Alexandre Guimarães interpreta o protagonista e os coadjuvantes de uma história centrada em menino que desde cedo sonha se tornar açougueiro e realiza o desejo na juventude, quando se casa com prostituta discriminada pelos habitantes da cidade onde vive. A carne é a espinha dorsal da peça (de diferentes formas, os ofícios do personagem principal e de sua esposa), que evolui rumo a desfecho macabro.
O problema mais frequente em projetos nos quais um ator transita por diversos personagens é o da ostentação de uma versatilidade interpretativa. Alexandre Guimarães não cai exatamente nessa armadilha. Não exibe composições distintas. Em certa medida, os personagens parecem se contaminar uns aos outros. O ator busca uma fisicalidade híbrida entre o homem e o animal. Sugere o animal sem “virar” um por meio da imitação. Como narrador, não adere ao distanciamento tradicional; ao contrário, realça comprometimento com o que conta, atravessado pelos acontecimentos.
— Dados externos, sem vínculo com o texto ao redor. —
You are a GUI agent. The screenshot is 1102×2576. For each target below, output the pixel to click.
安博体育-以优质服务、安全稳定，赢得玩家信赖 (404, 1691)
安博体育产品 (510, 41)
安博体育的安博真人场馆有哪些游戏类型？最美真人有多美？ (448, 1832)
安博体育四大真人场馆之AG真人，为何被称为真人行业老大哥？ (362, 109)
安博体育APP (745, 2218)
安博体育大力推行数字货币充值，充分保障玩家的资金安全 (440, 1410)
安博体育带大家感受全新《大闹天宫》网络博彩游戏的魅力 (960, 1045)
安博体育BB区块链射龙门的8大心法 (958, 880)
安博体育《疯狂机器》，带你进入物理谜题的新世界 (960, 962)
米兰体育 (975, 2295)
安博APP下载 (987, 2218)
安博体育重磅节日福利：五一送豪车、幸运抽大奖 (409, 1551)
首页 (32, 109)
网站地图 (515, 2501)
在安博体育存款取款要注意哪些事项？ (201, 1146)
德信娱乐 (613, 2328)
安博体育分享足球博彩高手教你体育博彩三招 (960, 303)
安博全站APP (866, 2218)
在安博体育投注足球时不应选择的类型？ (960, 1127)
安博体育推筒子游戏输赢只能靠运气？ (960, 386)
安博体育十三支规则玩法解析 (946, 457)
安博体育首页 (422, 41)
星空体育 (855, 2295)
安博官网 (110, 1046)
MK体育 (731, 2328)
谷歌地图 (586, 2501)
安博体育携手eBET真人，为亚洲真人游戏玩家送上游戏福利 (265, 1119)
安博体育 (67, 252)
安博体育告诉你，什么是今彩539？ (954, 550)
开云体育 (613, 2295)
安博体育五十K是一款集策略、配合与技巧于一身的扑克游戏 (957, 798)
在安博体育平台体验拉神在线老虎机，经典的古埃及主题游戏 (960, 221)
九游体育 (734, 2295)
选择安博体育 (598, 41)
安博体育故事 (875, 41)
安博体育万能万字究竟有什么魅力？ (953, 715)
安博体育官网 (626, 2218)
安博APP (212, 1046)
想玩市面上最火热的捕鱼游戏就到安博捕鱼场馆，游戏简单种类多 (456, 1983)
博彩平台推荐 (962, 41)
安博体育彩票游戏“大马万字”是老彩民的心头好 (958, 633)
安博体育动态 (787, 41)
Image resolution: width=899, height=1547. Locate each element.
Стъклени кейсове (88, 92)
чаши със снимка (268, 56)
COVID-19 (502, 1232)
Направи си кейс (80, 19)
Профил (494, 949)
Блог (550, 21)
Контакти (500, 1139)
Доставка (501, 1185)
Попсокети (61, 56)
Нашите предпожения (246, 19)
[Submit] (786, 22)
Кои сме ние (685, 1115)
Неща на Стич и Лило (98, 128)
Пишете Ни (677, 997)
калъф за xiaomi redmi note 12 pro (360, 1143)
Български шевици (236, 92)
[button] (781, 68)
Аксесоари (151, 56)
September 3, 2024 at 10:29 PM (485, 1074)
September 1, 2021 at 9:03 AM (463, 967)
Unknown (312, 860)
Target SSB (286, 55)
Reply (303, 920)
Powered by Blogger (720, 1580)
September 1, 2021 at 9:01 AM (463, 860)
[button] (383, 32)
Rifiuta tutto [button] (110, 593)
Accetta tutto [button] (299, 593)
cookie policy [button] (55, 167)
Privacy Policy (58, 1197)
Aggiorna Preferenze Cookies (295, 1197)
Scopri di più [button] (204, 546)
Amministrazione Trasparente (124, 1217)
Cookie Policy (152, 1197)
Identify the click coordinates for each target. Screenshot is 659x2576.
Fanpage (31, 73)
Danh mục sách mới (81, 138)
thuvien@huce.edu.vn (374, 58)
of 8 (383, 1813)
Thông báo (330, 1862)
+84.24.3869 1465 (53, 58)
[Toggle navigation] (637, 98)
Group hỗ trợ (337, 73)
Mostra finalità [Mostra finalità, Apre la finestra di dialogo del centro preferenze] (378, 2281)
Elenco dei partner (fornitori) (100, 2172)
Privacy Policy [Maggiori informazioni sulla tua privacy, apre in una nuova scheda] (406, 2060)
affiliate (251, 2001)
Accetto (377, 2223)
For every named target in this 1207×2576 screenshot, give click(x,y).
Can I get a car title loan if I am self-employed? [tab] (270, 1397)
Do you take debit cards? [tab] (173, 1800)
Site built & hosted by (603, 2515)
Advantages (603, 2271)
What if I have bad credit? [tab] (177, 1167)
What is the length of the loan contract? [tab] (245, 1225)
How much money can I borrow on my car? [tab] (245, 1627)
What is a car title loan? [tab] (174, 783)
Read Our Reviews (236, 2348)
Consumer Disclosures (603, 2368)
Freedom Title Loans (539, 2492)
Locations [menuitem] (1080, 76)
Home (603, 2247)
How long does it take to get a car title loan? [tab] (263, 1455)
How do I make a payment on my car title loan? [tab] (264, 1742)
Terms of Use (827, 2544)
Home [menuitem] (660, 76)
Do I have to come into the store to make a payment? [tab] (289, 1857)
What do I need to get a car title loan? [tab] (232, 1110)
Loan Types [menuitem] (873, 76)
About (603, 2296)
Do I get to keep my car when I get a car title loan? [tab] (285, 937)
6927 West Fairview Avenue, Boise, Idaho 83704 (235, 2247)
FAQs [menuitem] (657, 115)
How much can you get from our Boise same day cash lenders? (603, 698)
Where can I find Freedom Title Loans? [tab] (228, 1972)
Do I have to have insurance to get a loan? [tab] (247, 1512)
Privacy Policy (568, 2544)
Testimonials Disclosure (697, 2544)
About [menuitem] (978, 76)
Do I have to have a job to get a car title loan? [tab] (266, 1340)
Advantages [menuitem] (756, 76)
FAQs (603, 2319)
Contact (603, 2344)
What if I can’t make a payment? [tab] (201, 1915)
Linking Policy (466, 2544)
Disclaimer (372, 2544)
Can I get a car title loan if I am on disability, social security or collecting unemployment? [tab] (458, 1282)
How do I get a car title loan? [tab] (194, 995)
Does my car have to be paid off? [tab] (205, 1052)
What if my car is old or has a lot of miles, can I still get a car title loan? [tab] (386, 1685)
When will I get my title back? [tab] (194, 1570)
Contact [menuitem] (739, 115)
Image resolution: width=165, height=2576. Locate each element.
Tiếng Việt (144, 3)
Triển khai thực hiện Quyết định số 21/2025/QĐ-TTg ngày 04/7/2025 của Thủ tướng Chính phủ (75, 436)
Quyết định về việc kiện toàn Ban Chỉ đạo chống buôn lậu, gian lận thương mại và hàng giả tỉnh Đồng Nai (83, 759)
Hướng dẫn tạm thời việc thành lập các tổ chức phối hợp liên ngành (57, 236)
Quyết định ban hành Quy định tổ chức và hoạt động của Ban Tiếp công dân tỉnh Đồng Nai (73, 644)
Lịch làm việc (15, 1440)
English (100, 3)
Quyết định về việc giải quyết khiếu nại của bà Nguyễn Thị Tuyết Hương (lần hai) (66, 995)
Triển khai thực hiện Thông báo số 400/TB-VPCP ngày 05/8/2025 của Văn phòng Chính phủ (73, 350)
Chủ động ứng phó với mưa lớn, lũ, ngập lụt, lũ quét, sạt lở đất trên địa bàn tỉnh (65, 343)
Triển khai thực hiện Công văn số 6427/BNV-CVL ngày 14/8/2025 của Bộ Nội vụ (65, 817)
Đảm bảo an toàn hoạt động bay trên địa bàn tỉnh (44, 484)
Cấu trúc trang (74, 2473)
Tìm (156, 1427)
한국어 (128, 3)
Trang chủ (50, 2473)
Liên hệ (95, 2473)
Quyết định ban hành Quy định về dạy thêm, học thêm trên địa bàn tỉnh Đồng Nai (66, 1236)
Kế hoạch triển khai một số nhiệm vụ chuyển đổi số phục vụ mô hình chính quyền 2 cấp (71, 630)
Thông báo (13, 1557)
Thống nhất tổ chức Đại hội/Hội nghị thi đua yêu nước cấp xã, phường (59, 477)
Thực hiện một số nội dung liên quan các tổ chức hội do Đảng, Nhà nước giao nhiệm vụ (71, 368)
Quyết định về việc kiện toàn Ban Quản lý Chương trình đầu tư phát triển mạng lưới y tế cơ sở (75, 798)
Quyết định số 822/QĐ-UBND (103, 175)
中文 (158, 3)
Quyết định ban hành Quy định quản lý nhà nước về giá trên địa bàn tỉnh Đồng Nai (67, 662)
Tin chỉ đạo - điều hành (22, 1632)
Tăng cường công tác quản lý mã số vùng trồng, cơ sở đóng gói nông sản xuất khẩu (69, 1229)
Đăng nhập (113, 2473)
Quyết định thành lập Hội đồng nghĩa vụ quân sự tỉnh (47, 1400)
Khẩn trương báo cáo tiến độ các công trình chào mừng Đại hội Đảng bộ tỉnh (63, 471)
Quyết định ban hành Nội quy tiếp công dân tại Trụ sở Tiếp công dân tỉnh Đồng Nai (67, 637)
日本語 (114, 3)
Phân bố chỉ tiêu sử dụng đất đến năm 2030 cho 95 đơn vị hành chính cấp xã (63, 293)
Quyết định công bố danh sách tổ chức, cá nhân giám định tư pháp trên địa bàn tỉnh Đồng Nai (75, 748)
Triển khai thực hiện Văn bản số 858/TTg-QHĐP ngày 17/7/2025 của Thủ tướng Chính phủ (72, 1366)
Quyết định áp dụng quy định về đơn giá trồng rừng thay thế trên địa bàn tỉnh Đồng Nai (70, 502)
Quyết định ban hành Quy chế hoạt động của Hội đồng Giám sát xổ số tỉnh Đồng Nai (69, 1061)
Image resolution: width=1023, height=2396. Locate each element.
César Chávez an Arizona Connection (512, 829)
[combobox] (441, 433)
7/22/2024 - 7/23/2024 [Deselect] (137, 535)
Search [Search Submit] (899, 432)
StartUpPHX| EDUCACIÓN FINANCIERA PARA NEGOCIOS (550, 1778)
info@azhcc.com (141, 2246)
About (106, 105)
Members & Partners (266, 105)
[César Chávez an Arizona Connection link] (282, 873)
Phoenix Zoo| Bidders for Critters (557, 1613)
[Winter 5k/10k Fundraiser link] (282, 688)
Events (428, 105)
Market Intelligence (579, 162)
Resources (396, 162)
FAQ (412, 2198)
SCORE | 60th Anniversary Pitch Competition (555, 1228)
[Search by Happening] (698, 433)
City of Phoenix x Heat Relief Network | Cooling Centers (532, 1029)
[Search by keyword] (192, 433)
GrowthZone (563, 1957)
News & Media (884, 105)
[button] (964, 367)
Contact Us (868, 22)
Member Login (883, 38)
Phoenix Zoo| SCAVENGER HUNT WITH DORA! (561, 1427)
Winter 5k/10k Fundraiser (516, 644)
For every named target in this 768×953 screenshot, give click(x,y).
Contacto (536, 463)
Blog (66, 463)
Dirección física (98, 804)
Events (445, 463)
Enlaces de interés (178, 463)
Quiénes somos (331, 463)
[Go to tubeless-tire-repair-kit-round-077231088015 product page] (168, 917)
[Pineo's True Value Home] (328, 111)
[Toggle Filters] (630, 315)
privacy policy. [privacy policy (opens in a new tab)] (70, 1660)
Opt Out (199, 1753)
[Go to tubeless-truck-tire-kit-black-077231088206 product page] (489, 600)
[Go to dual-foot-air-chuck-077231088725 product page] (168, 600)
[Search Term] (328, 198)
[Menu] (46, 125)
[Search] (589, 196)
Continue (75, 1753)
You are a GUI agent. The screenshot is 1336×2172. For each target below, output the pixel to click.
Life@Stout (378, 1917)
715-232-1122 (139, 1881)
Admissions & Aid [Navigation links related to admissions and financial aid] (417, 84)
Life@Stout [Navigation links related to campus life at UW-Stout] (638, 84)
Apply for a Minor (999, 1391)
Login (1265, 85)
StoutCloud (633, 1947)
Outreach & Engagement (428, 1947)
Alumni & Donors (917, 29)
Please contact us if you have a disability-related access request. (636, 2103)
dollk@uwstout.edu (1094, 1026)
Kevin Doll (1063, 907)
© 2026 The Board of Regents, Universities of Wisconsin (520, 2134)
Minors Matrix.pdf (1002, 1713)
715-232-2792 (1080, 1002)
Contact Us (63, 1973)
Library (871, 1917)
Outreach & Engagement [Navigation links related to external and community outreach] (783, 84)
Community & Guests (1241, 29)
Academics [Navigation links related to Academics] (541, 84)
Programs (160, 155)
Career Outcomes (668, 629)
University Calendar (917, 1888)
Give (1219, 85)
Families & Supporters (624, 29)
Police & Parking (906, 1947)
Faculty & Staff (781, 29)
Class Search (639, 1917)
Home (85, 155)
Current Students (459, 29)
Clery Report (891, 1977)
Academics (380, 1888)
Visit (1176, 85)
Apenas num breve instante o ator se afasta dos personagens para se dirigir ao público e destacar um pequeno trecho do texto com voz desarmada, quebra cuja artificialidade é sublinhada por luz neutra. Já ao longo da apresentação a iluminação prioriza as cores intensas (laranja e vermelho), escolhas evidentes para frisar a carne e o sol inclemente do sertão, evocado ainda por meio de sonoridades que remetem à cultura nordestina.
Em O Açougueiro, Alexandre Guimarães descortina uma história simples de maneira fluente. Com o corpo coberto de barro, o ator traz à tona o homem animalizado, seja no que se refere à conduta primitiva decorrente de mentalidades atadas a preconceitos, seja no que diz respeito à força instintiva que constitui cada indivíduo.